Com o passar do tempo, a paranoia foi ganhando força inflamada com denúncias irresponsáveis, como a que associava o presidente à morte da vereadora carioca Marielle Franco. Além disso, o governador de São Paulo, João Doria, e o então governador do Rio de Janeiro, Wilson Witzel, ambos eleitos na cola de Bolsonaro, começaram a articular suas próprias candidaturas para a presidência em 2022. Mesmo assim, o governo ainda demonstrava força suficiente para, juntamente com o Congresso, aprovar pautas importantes, como a Reforma da Previdência.

Mas havia uma pandemia no meio do caminho – e foi nela que Bolsonaro cometeu os maiores erros na ânsia de agradar uma pequena parte de seus apoiadores, crentes nas mais variadas teorias da conspiração e negacionistas sobre a gravidade da covid-19 no mundo. O presidente utilizou termos como ‘gripezinha’ e ‘resfriadozinho’ para debochar da doença. Disse que o Brasil precisava deixar de ser uma ‘país de maricas’ e, mais recentemente, classificou as ações de governadores contra a disseminação do coronavírus como “frescura” e “mimimi”. Enquanto isso, o número de mortes crescia em todos os estados.

Com a quantidade de óbitos se aproximando de 300 mil desde abril do ano passado, muitos consideram que o presidente é o grande responsável pela situação estar tão fora de controle. É uma afirmação, diga-se de passagem, errada. A situação do Brasil não está pior do que a de muitos países, inclusive do mundo desenvolvido, como EUA e Reino Unido, tampouco se sobressai diante de países emergentes com governos de ideologia contrária à de Bolsonaro, como México e Argentina. Além disso, questionar o fechamento do comércio como medida eficaz de combate à pandemia, como faz o presidente, deve fazer sim parte da discussão, mas sempre de forma responsável

No entanto, o presidente parece fazer de tudo para prejudicar qualquer conversa séria sobre o tema. Adotou desde cedo a versão de que cloroquina e ivermectina eram remédios milagrosos para Covid-19, defendeu aglomerações, questionou a eficácia das vacinas, o que atrasou a negociação dos imunizantes e agora volta toda a sua artilharia contra o uso de máscaras pela população. Além disso, afirma que está impedido de tomar decisões por força de decisão do STF, sendo que o tribunal apenas ratificou a responsabilidade de estados e municípios sobre as ações de isolamento social.

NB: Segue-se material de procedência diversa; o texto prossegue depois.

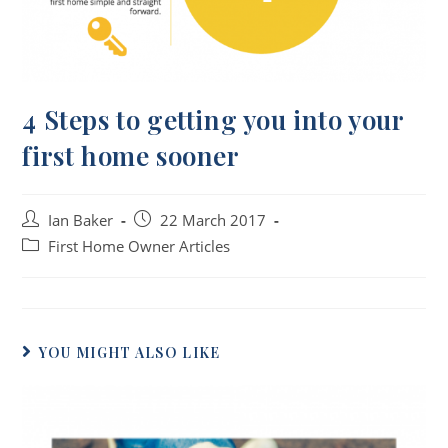
4 Steps to getting you into your
first home sooner
Ian Baker
22 March 2017
First Home Owner Articles
YOU MIGHT ALSO LIKE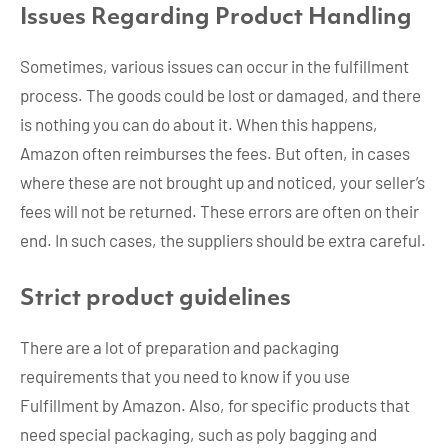
Issues Regarding Product Handling
Sometimes, various issues can occur in the fulfillment
process. The goods could be lost or damaged, and there
is nothing you can do about it. When this happens,
Amazon often reimburses the fees. But often, in cases
where these are not brought up and noticed, your seller’s
fees will not be returned. These errors are often on their
end. In such cases, the suppliers should be extra careful.
Strict product guidelines
There are a lot of preparation and packaging
requirements that you need to know if you use
Fulfillment by Amazon. Also, for specific products that
need special packaging, such as poly bagging and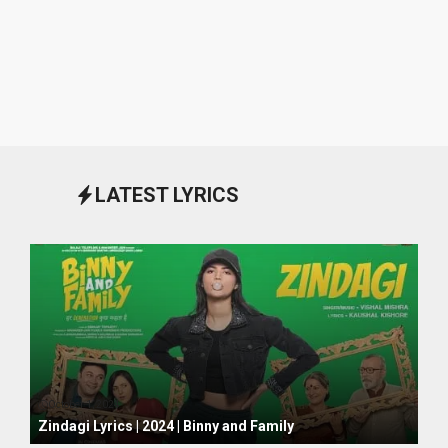
LATEST LYRICS
October 1, 2024
Zindagi Lyrics | 2024 | Binny and Family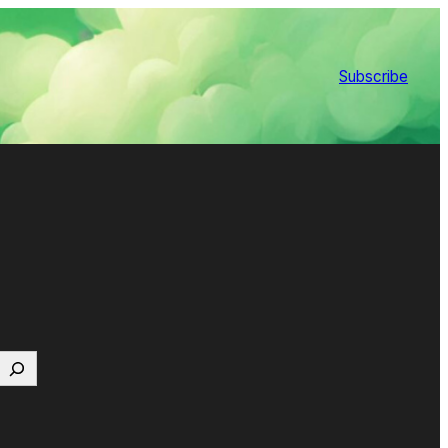
Subscribe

A insistência de Bolsonaro em jogar contra quase tudo que é recomendação médica já faz com que muito de seus antes fiéis aliados, entre políticos e cidadãos, demonstrem uma impaciência inédita com o presidente. Suas incursões desastradas na política econômica também estão desgastando a imagem do governo perante o mercado. Ainda assim, ele mantém favoritismo nas pesquisas para 2022 e, agora, terá o combustível da possível candidatura de Lula para rivalizar, surfando na onda do desgaste da Lava-Jato que o ajudou a se eleger.